Shape of Texas
Everyone knows the shape of Texas. But across the centuries, vague geographic knowledge, differing languages, and contested borders produced maps showing a variety of shapes, including a stovepipe or a heart. Certain features — the Gulf of Mexico, the major rivers — are constant, and the eastern border along the Sabine River was established in the 1819 Adams-Onís Treaty, but the northern, southern, and western borders were long disputed.
The territory known to us as Texas was explored and claimed by Spain but was not colonized right away. It was the threat of French occupation that prompted the Spanish to construct presidios and missions across the territory.
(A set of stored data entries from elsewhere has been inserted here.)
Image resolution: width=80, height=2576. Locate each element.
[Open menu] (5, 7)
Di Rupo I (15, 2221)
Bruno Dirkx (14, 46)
On December 19, 1836, the Congress of the Republic declared the boundaries of Texas to include the land between the sources of the Río Grande and the Arkansas River and from the Gulf of Mexico to the 42nd parallel, creating the distinctive “stovepipe.” While this impressive claim of territory was definitively settled by the Mexican-American War, it was reduced only a few years later. In the Compromise of 1850 Texas ceded territory in exchange for the federal government assuming Texas’s war debts; the Compromise also firmly established the border with New Mexico.
After 1850, the shape of Texas posed such issues for mapmakers that sometimes the Panhandle, other times the southern or western tips, are all too often removed and placed as insets elsewhere on the map sheet.